The most complicated issue that we are dealing with is the issue of caching in Web proxies. Existing Web proxies will not be able to understand new range units and will therefore not cache such requests. This is unfortunate and we are trying to devise two schemes – one for existing Web proxies and one for future more intelligent Web proxies – to enable proxy caching. This discussion has many dimensions – such as e.g. the ability to uniquely map time to bytes for any codec format, the ability to recompose new fragment requests from existing combined fragment requests, or the need and abilities for partial re-encoding. Mostly we are dealing with the complexities and restrictions of different codecs and encapsulation formats. Possibly, the idea of recomposition of ranges in Web proxies is too complex to realise and caching is best done by regarding each fragment as its own cacheable resource, but this hasn’t been decided yet.

We now have experts from the squid community, from YouTube/Google, HTTP experts, Web accessibility experts, SMIL experts, me from Annodex/Xiph, and a more people with diverse media backgrounds in the team. It’s a great group and we are covering the issues from all aspects. The brief update above is given from my perspective, and only lists the key issues superficially, while the discussions that we’re having on the mailing list and in meetings are much more in-depth.

I am not quite expecting us to meet the deadline of having a first working draft before the end of this month, but certainly before Christmas.

W3C Technical Plenary / Advisory Committee Meetings Week 2008

I spent last week in France, near Cannes, at the W3C TPAC meeting. This is the one big meeting that the W3C has every year to bring together all (or most) of the technical working groups and other active groups at the W3C.

It was not my first time at a standards body meeting – I have been part of ISO/MPEG before and also of IETF, and spoken with people at IEEE and SMPTE. However, this time was different. I felt like I was with people that spoke my language. I also felt like my experience was valued and will help solving some of the future challenges for the Web. I am very excited to be an invited expert on the Media Fragments and Media Annotations working groups and be able to provide input into HTML5.

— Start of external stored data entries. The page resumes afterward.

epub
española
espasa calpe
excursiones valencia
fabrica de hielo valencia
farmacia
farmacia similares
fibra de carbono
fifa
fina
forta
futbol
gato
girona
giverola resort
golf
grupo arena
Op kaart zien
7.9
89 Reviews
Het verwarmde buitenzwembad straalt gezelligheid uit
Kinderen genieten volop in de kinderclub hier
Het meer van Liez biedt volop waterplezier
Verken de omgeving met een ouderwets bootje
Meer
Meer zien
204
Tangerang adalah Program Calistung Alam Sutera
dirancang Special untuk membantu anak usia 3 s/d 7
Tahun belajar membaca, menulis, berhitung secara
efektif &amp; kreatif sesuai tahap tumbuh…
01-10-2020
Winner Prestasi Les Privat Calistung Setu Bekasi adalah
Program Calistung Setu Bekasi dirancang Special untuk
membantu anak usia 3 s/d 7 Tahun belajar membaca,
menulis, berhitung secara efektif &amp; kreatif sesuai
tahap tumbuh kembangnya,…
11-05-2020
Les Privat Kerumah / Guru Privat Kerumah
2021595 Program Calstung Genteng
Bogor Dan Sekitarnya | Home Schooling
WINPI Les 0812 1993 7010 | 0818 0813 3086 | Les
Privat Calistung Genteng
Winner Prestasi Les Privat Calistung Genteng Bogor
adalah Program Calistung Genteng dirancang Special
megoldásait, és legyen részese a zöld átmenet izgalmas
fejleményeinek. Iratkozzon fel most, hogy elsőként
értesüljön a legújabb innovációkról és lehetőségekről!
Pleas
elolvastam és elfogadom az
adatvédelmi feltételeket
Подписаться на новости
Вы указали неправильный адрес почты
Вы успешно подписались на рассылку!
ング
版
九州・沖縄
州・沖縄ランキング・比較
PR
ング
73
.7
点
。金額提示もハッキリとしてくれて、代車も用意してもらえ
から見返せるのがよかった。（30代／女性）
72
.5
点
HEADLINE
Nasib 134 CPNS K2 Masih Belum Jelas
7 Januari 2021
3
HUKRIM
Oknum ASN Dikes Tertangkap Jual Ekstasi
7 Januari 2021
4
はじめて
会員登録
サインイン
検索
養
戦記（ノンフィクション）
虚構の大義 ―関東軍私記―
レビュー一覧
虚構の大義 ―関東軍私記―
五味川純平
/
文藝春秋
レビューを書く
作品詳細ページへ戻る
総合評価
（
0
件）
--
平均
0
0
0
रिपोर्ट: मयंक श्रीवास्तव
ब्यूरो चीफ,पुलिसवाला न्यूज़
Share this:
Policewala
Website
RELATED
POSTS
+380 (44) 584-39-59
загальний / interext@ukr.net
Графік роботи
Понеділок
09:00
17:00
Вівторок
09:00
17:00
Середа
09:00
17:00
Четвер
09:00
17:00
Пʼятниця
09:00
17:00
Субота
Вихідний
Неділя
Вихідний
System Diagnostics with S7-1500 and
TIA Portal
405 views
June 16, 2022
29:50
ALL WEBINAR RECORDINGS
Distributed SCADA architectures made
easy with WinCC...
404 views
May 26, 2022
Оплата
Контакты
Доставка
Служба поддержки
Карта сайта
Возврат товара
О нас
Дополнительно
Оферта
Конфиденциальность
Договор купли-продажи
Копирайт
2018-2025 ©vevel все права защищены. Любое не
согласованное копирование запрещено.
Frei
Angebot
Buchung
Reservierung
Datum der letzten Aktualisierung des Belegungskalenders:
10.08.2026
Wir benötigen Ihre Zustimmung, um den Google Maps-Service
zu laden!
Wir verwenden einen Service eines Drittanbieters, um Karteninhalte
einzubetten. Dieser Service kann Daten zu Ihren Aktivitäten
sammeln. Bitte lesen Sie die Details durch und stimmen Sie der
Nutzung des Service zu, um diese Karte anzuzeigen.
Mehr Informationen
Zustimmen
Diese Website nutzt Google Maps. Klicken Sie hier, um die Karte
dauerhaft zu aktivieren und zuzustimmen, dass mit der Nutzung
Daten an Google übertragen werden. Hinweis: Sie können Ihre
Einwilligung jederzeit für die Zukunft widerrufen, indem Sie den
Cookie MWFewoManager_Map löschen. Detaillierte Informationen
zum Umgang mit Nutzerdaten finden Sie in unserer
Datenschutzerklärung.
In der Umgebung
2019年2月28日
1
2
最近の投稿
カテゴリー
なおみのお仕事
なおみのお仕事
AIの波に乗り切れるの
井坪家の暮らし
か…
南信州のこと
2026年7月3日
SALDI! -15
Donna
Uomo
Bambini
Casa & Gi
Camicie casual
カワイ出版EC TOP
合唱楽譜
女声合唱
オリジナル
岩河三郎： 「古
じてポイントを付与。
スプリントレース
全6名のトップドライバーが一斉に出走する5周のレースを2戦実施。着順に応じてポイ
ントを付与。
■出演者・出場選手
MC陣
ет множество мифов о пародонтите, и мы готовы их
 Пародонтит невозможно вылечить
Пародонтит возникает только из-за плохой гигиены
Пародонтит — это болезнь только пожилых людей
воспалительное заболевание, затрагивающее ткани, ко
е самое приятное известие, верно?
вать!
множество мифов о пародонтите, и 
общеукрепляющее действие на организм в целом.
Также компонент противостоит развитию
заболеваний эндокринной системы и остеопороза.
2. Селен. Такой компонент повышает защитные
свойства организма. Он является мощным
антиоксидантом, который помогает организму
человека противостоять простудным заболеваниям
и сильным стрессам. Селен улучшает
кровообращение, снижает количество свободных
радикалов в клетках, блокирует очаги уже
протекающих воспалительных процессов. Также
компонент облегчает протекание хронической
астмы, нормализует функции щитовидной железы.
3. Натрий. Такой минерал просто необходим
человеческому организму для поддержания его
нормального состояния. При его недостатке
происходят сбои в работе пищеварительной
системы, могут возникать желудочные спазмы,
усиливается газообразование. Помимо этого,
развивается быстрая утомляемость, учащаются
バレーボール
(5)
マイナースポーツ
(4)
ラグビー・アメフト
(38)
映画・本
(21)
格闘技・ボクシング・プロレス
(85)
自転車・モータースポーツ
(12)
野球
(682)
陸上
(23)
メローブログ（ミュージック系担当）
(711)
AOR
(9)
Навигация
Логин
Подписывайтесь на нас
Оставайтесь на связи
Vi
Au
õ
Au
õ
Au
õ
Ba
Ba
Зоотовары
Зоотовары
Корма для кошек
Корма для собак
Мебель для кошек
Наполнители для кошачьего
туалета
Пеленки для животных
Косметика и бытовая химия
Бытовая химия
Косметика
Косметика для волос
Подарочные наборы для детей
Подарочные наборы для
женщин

In the Media Fragments working group we are developing a URI addressing scheme that enables direct linking to media fragments, in particular temporal and spatial segments. Experience from our earlier temporal URI scheme is one of the inputs to the scheme. Currently it looks likely that we will choose a scheme that has “#” in it and then require changes to browsers, Web proxys, and servers to enable delivery of media fragments.

In the Media Annotations working group we are deciding upon an ontology to generically describe media resources – something based on Dublin Core but more extended and more appropriate for audio and video. We are currently looking at Adobe’s XMP specification.

As for HTML5 – there was not much of a discussion at the TPAC meeting about the audio and video elements (unless I missed it by attending the other groups). However, from some of the discussions it became clear to me that they are still in very early stage of specification and much can be done to help define the general architecture of how to publish video on the Web and its metadata, help define javascript APIs and DOM models, and help define accessibility.

I actually gave a lightning talk about the next challenges of HTML5 video at TPAC (see my “video slides“) which points out the need for standard definitions of video structure and annotations together with an API to reach them. I had lots of discussions with people afterwards and also learnt a lot more about how to do accessibility for Web video. I should really write it up in an article…

Of course, I also met a lot of cool people at TPAC, amongst them Larry Masinter, Ian Hickson, and Tim Berners-Lee – past and new heros of Web standards. 🙂 It was totally awesome and I am very grateful to Mozilla for sending me there and enabling me to learn more about the greater picture of video accessibility and the role it plays on the Web.